▶ [EXERCISE GOAL]:
Take the entries below and print only the lines from the one with "मिथक तोड़कर प्रदेश में" through the one with "食べログ きくよ食堂本店", exactly as they stand, both ends included.

···

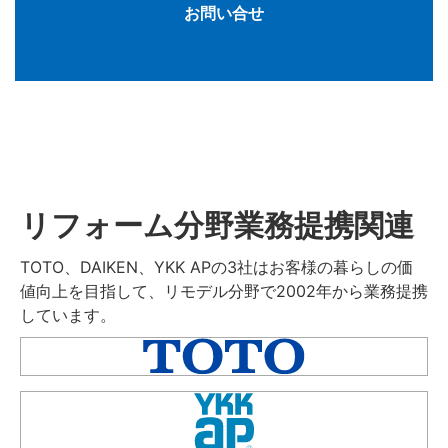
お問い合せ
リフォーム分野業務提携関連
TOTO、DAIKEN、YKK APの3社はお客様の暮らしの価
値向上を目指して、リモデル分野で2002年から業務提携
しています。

···

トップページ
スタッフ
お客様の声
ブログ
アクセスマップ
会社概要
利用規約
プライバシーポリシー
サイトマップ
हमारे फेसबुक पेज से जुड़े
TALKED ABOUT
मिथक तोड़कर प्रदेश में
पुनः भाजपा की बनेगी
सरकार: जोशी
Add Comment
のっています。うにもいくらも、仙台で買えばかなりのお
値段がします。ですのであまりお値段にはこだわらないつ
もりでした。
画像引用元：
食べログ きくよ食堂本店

···

▶ [ANSWER BELOW]:
मिथक तोड़कर प्रदेश में
पुनः भाजपा की बनेगी
सरकार: जोशी
Add Comment
のっています。うにもいくらも、仙台で買えばかなりのお
値段がします。ですのであまりお値段にはこだわらないつ
もりでした。
画像引用元：
食べログ きくよ食堂本店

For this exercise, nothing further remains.